Ferdinand Wesel (1846-1912) was the founder of the F. Wesel Manufacturing Company, which among other equipment, made some of the first flatbed cylinder proof presses. Born in Frankfurt A.M., he learned the printing-machinery trade, as The Inland Printer once put it, “in the thorough manner characteristic of his countrymen.” In 1866, he emigrated to New York and worked in several print shops. Two years later he was hired by R. Hoe & Co. as a manufacturing department head where he remained until establishing his eponymous company in 1880. This new new venture’s growth was rapid and necessitated four plant moves in the first twelve years. His Inland Printer obituary said Mr. Wesel was “an indefatigable worker, and had the faculty of vision. These combinations and his trained skill enabled him to secure results which have placed the products of the Wesel Manufacturing Company on a plane which has won for them a world-wide reputation.” Among dozens of products were stereotype and electrotype platemaking equipment, camera, type saws, and proof presses.
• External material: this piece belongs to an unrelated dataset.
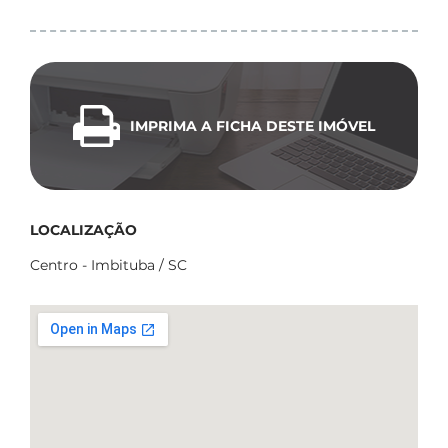
IMPRIMA A FICHA DESTE IMÓVEL
LOCALIZAÇÃO
Centro - Imbituba / SC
While on a visit to Germany with his wife, Wesel died suddenly at age 66. That same year, a Wesel Electric Self-inking Proof Press” appears in the 1912 American Type Founders catalog. Only one of these is now known to exist. Later versions look similar to the Vandercook models 22, and 23 and HS27.
See Origin of the modern proof press reconsidered, Part II
* A two page display ad in a 1901 Inland Printer for F. Wesel Mfg. noted that the manager was Henry Lewis Bullen (1857–1938). Bullen became an influential writer on printing and typography who later established a library and museum for the American Type Founders Company. The collection at one point containing over 16,000 items is now at Columbia University.